En déclarant Craig James non coupable des chefs d'accusation liés au paiement de la retraite et à l’achat de la fendeuse à bois, Mme Holmes a estimé que, même s'il a peut-être enfreint la norme de conduite des employés et fait preuve d'un mauvais jugement, la Couronne n'a pas prouvé que son comportement était criminel.

Par ailleurs, Heather Holmes a déclaré que le procureur n'avait pas prouvé qu'il y avait eu fraude en ce qui concerne un grand nombre d'articles de moindre valeur achetés par l'ancien greffier lors de ses voyages à l'étranger, mais qu'il avait prouvé qu'il y avait eu fraude et abus de confiance en ce qui concerne l'achat de costumes et de vêtements à Vancouver et à Londres, dont l’accusé prétendait qu'ils étaient destinés au Cabinet.

Une décision très attendue

La justice a pris une décision, et je pense que c'est essentiel. Le public a vu que notre système fonctionne, a déclaré Mike Farnworth, ministre de la Sécurité publique et solliciteur général de la Colombie-Britannique.

Le ministre a aussi dit que des changements significatifs ont été mis en place pour s'assurer que ce qui s’est passé avec M. James ne puisse jamais se reproduire, rappelant que la province a modifié ses procédures de sélection du greffier et accru la transparence autour du fonctionnement et des attributions du poste.

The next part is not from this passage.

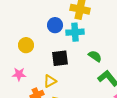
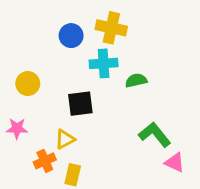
blue circle: (55, 25) -> (71, 36), moved
green semicircle: (95, 56) -> (136, 80), moved, turned -48

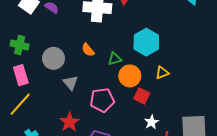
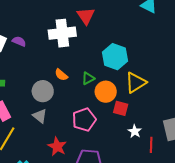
gray circle: (53, 58) -> (43, 91), moved
yellow triangle: (162, 73) -> (136, 83), size x1.6
gray triangle: (70, 83) -> (40, 116), moved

Craig James a travaillé à l'Assemblée législative de 1987 jusqu'à sa démission, en 2019. En tant que greffier de la Chambre, il était à la fois conseiller du président de la Chambre et superviseur des 300 employés administratifs qui fournissent un soutien non partisan aux politiciens élus.

Au cours d'un procès qui s'est étalé sur deux mois, la Couronne a soutenu que M. James avait fait preuve d'un écart marqué par rapport à la norme de gestion responsable attendue d'une personne occupant l'une des plus hautes fonctions de la province.

L'incompétence bureaucratique n'est pas un crime

Dans leurs plaidoiries, les avocats de M. James ont affirmé que les procureurs n'avaient fourni aucune preuve de corruption, affirmant qu'au pire tout ce que la Couronne avait prouvé était que l'accusé pourrait être coupable d'incompétence bureaucratique, ce qui n'est pas un crime.

Ils ont plutôt pointé du doigt l'ancien président de la Chambre Darryl Plecas, que l'avocat de la défense Gavin Cameron a accusé de partir en croisade pour trouver des actes répréhensibles.

M. Plecas a rédigé un rapport très médiatisé contenant des allégations incendiaires et manifestement fausses, a déclaré M. Cameron. Les preuves ont montré que des personnes raisonnables et légitimes agissant dans des cadres administratifs raisonnables ont examiné les affaires menées au grand jour par M. James et n'ont jamais suggéré une seule fois qu'il y avait une fraude ou un crime.

La défense a soutenu que M. James ne tirait aucun bénéfice de l'achat de la fendeuse à bois et qu'il avait décidé de la garder chez lui uniquement parce qu'il n'y avait pas de place à l'Assemblée législative.

Ses avocats ont déclaré qu'il était transparent dans chacune de ses demandes de remboursement pour les articles contestés par la Couronne, soulignant que toutes ses dépenses ont été supervisées par plusieurs personnes qui n'ont soulevé que quelques questions au cours d'une demi-décennie et n'ont jamais déposé de plainte.

L’avocat de la Couronne, Brock Martland, a déclaré que les arguments de la défense concernant l'incompétence bureaucratique collective, qui rejettent la faute sur les autres, ne tiennent pas compte de la position et des responsabilités du greffier à l'Assemblée législative.